▸ Task goal: Exact transcription of the data below is required, without the images.

▸ Given records:
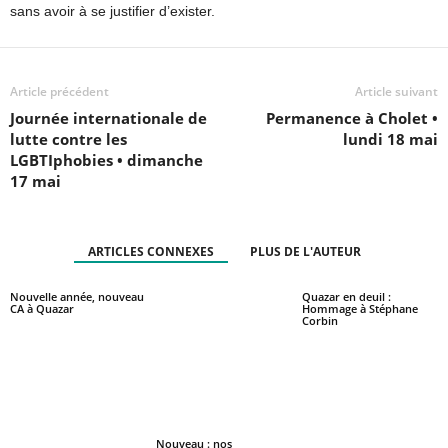
sans avoir à se justifier d’exister.
Article précédent
Article suivant
Journée internationale de
Permanence à Cholet •
lutte contre les
lundi 18 mai
LGBTIphobies • dimanche
17 mai
ARTICLES CONNEXES
PLUS DE L'AUTEUR
Nouvelle année, nouveau
Quazar en deuil :
CA à Quazar
Hommage à Stéphane
Corbin
Nouveau : nos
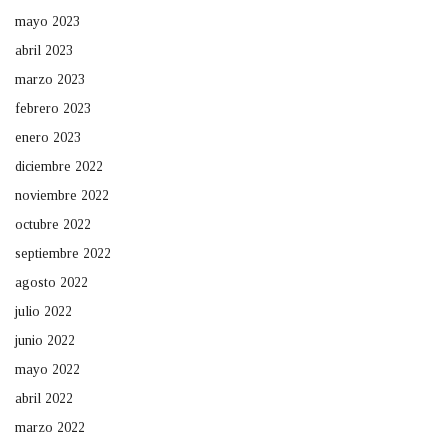
mayo 2023
abril 2023
marzo 2023
febrero 2023
enero 2023
diciembre 2022
noviembre 2022
octubre 2022
septiembre 2022
agosto 2022
julio 2022
junio 2022
mayo 2022
abril 2022
marzo 2022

▸ Output:
sans avoir à se justifier d’exister.
Article précédent
Article suivant
Journée internationale de
Permanence à Cholet •
lutte contre les
lundi 18 mai
LGBTIphobies • dimanche
17 mai
ARTICLES CONNEXES
PLUS DE L'AUTEUR
Nouvelle année, nouveau
Quazar en deuil :
CA à Quazar
Hommage à Stéphane
Corbin
Nouveau : nos
mayo 2023
abril 2023
marzo 2023
febrero 2023
enero 2023
diciembre 2022
noviembre 2022
octubre 2022
septiembre 2022
agosto 2022
julio 2022
junio 2022
mayo 2022
abril 2022
marzo 2022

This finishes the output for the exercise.